Por Balazs Koranyi e Francesco Canepa
FRANKFURT, 20 Mai (Reuters) - O aumento da taxa de juros do Banco Central Europeu em junho está quase selado, mas é provável que o banco não se comprometa com qualquer outra medida, procurando moderar apostas de um segundo aumento em julho, disseram quatro fontes à Reuters.
O BCE manteve as taxas inalteradas em abril, mas debateu um aumento e sinalizou que um movimento em 11 de junho seria provável devido a custos de energia persistentemente altos.
As perspectivas de inflação estão agora se movendo em direção ao cenário adverso do banco e não há paz no Irã à vista, de modo que o banco deve agir em sua próxima reunião, porque o crescimento dos preços já está em 3%, bem acima da meta de 2%, e o banco também precisa preservar sua credibilidade depois de sinalizar a mudança, disseram as fontes.
Mesmo que um acordo de paz fosse alcançado antes da reunião, não haveria garantias de que ele se manteria e os preços da energia permaneceriam altos por algum tempo, pois levará tempo para o mercado se normalizar, acrescentaram.
Um porta-voz do BCE não quis comentar.
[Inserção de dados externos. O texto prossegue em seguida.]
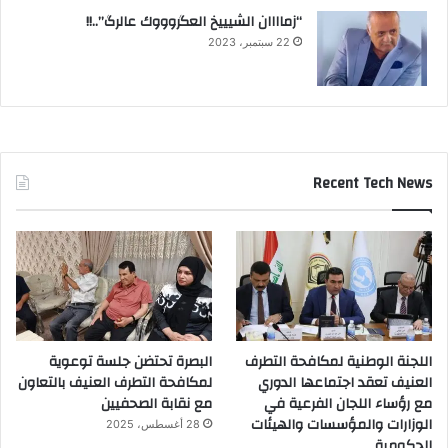
“زماااان الشيييخ العگروووك عالرگ”..!!
22 سبتمبر، 2023
Recent Tech News
اللجنة الوطنية لمكافحة التطرف
البصرة تحتضن جلسة توعوية
العنيف تعقد اجتماعها الدوري
لمكافحة التطرف العنيف بالتعاون
مع رؤساء اللجان الفرعية في
مع نقابة الصحفيين
الوزارات والمؤسسات والهيئات
28 أغسطس، 2025
الحكومية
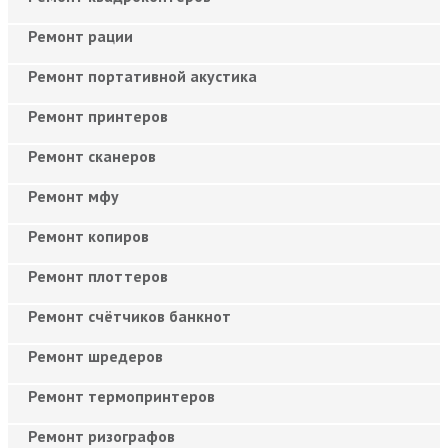
Ремонт рации
Ремонт портативной акустика
Ремонт принтеров
Ремонт сканеров
Ремонт мфу
Ремонт копиров
Ремонт плоттеров
Ремонт счётчиков банкнот
Ремонт шредеров
Ремонт термопринтеров
Ремонт ризографов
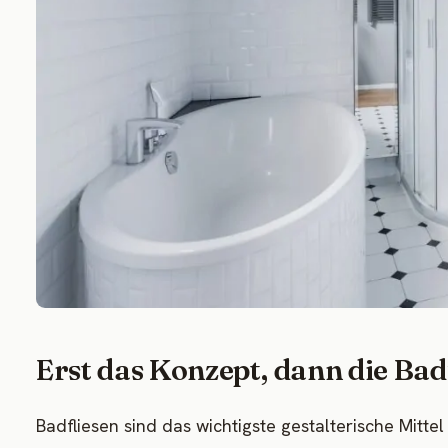
Erst das Konzept, dann die Bad
Badfliesen sind das wichtigste gestalterische Mitt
As fontes disseram que ainda não foi tomada nenhuma decisão.
Entretanto, um aumento posterior não é urgente, com as pressões sobre os preços sendo muito mais benignas do que em 2022, quando ocorreu o último grande choque inflacionário, e os efeitos secundários do aumento de preços ainda não são visíveis, acrescentaram as fontes.
O custo elevado da energia e um mercado de trabalho fraco também pesarão sobre o crescimento e, em última análise, reduzirão as pressões sobre os preços no médio prazo, o horizonte de tempo mais relevante para os formuladores de política monetária.
Esses fatores sugerem que o banco poderá pular julho e esperar por novas projeções em setembro, a menos que haja uma deterioração dramática nas perspectivas de inflação.
Os mercados financeiros estão agora precificando três aumentos do BCE no ano à frente, com a primeira etapa totalmente precificada para julho e a última, para fevereiro.
Três das fontes observaram que o crescimento fraco é o principal motivo pelo qual qualquer aperto na política monetária precisa ser cauteloso.
Embora a economia tenha se mostrado inesperadamente resistente aos choques recentes, ela está em uma posição mais fraca agora do que em episódios anteriores, e o choque de energia, especialmente se estiver associado à escassez de determinados produtos, como combustível de aviação ou diesel, pode prejudicar as perspectivas de crescimento.
Duas das fontes sugeriram que as próprias projeções do BCE, que mostraram apenas uma queda modesta no crescimento econômico, podem estar excessivamente otimistas e ser sujeitas a uma revisão para baixo.
As esperanças de um acordo de paz significativo também apoiam o argumento de que se deve esperar um pouco mais antes de qualquer aumento posterior, uma vez que os preços da energia podem cair se houver um acordo.
Todas as fontes observaram, no entanto, que essa perspectiva pode mudar rapidamente, uma vez que as decisões políticas estão definindo a perspectiva.